En plus de la dimension religieuse, les ressortissants de la vallée du fleuve Sénégal, les différentes communautés de la Mauritanie donnent à la célébration du Mawlid un aspect pittoresque et coloré qui porte la marque du lieu et du temps, pour donner une belle symphonie.

Polémique

"Tous ces aspects réunis renvoient la belle image d’un islam ouvert et tolérant, aux antipodes de l’idéologie de violence et d’une vision importée de certaines contrées d’Arabie", souligne Ahmed Ould Mohamed. S’il évoque le sujet, c’est parce que le débat se pose depuis quelque temps. Certains critiquent la célébration de l’anniversaire de la naissance du Prophète.

Donnant le sens profond et la portée réelle de cet événement à «le360afrique» Cheikh Mahfoud, un spécialiste des sciences religieuses, relève qu’il s’agit «d’une innovation». La signification littérale de ce mot en Arabe est «bidaa».

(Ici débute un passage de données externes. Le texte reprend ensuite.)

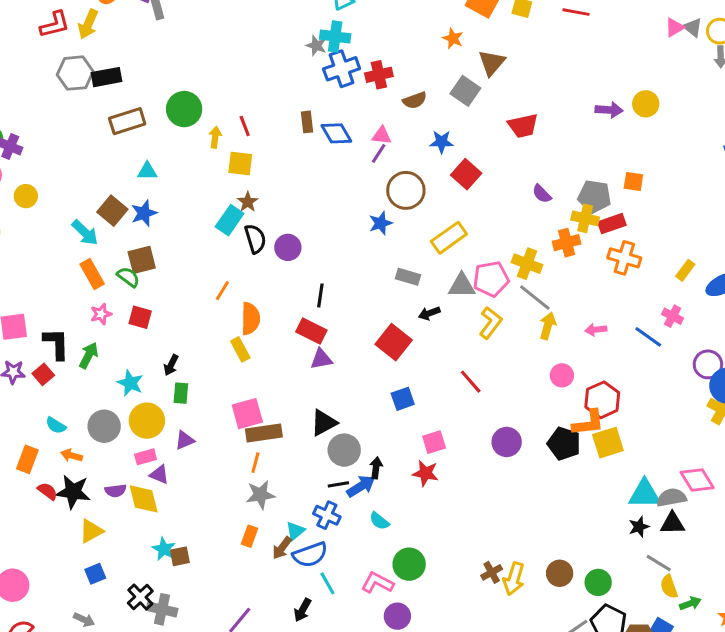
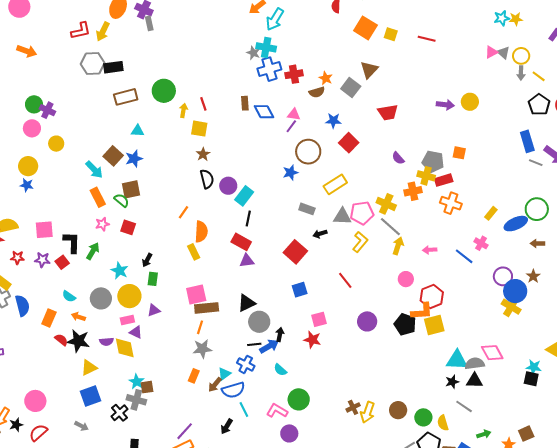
orange star: (453, 38) -> (326, 78), moved
cyan rectangle: (230, 220) -> (244, 196), moved
blue square: (95, 574) -> (90, 396), size x1.5
yellow semicircle: (669, 587) -> (443, 423), moved
gray cross: (162, 609) -> (136, 400), moved

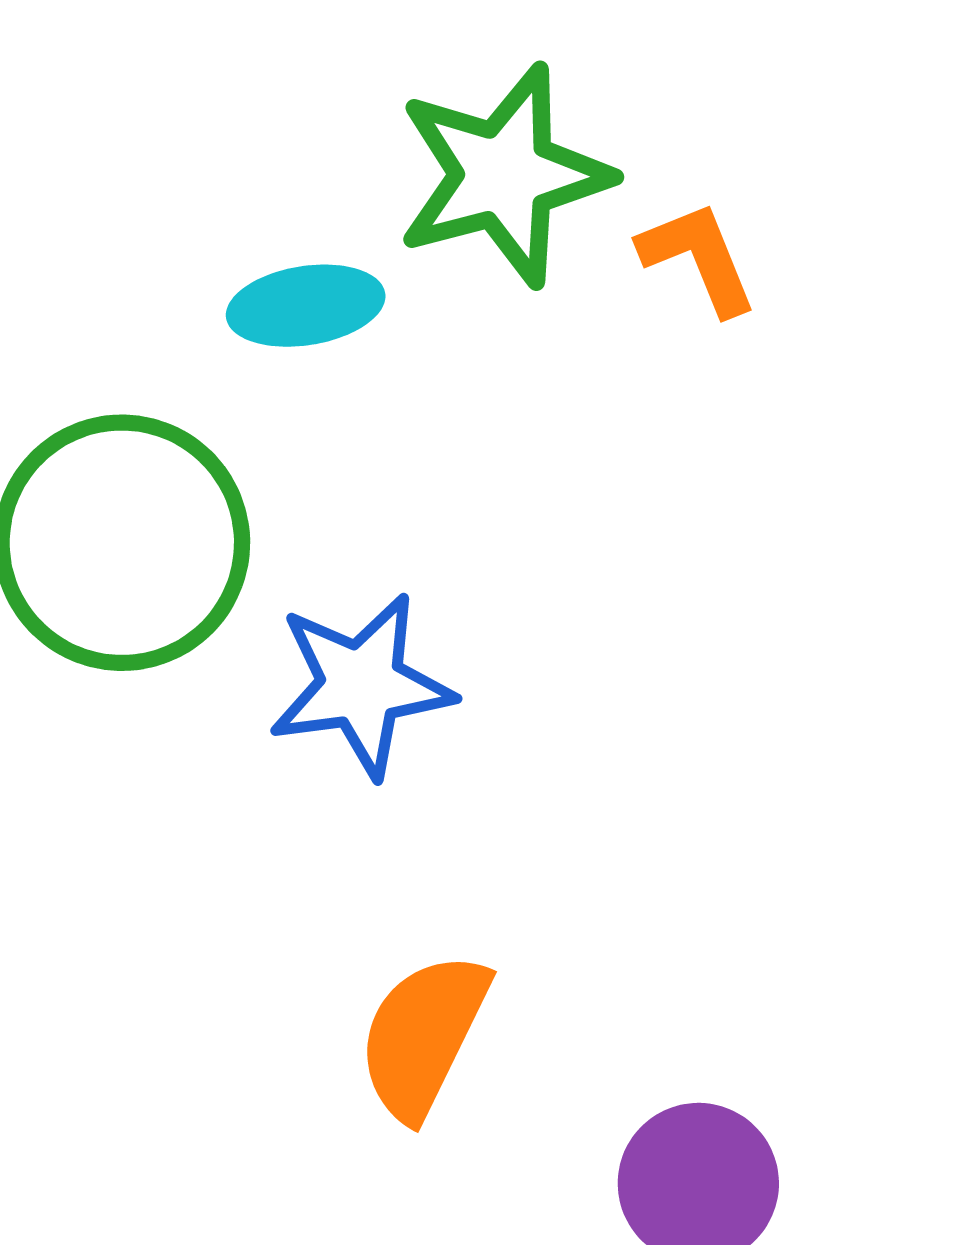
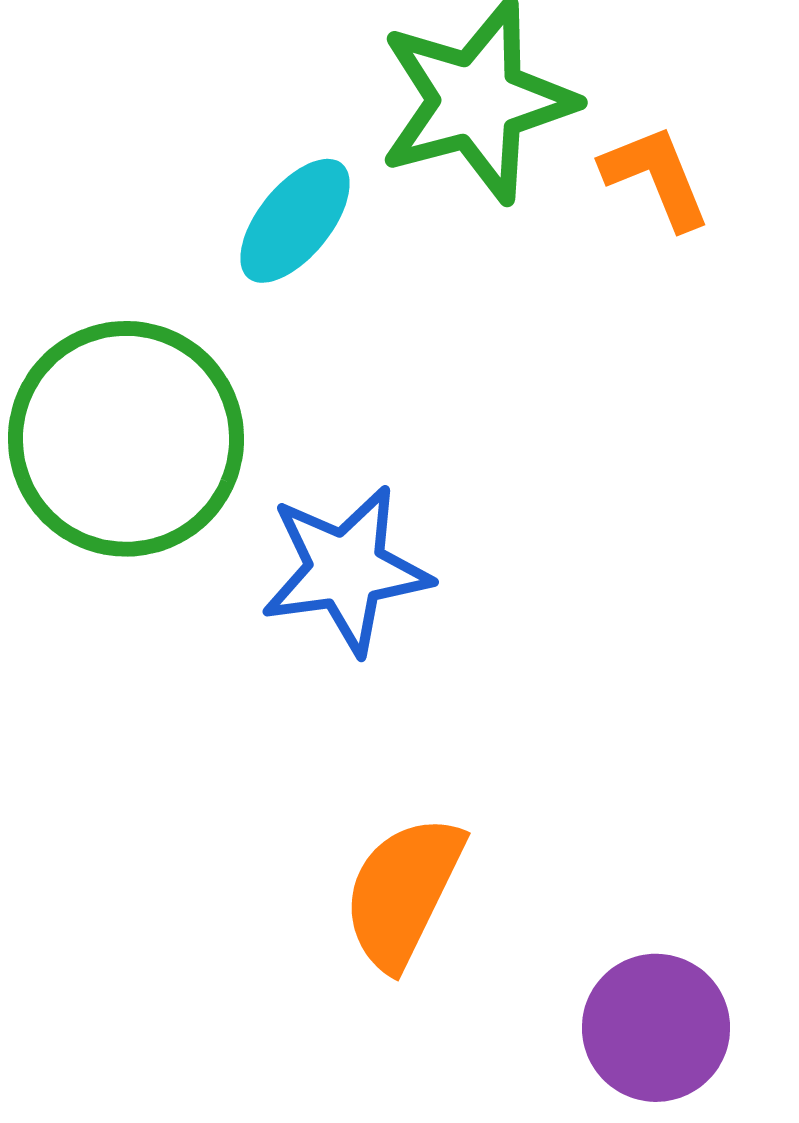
cyan ellipse: (306, 306) -> (295, 221), turned -42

Ainsi, cette fête n’a été célébrée pour la première fois que bien après la disparition de Mohammed. Cependant, il précise que «contrairement à ce que pensent et prétendent de nombreux profanes, l’innovation ne doit pas être systématiquement rejetée».Se référant à l’Imam Al- Bayhaqi, il ajoute «les innovations sont de deux sortes. Si ce qui est innové rentre en conflit avec le livre, la sunna, un rapport d’un compagnon ou un consensus, cette démarche relève d’un égarement. Si, en revanche, il s’agit d’une pratique nouvelle qui ne rentre pas en conflit avec la charia, c'est-à-dire la loi islamique et la jurisprudence, elle n’a rien de blâmable». Se regrouper pour rendre hommage à la plus sainte des créatures rentre alors dans le cadre des bonnes «innovations».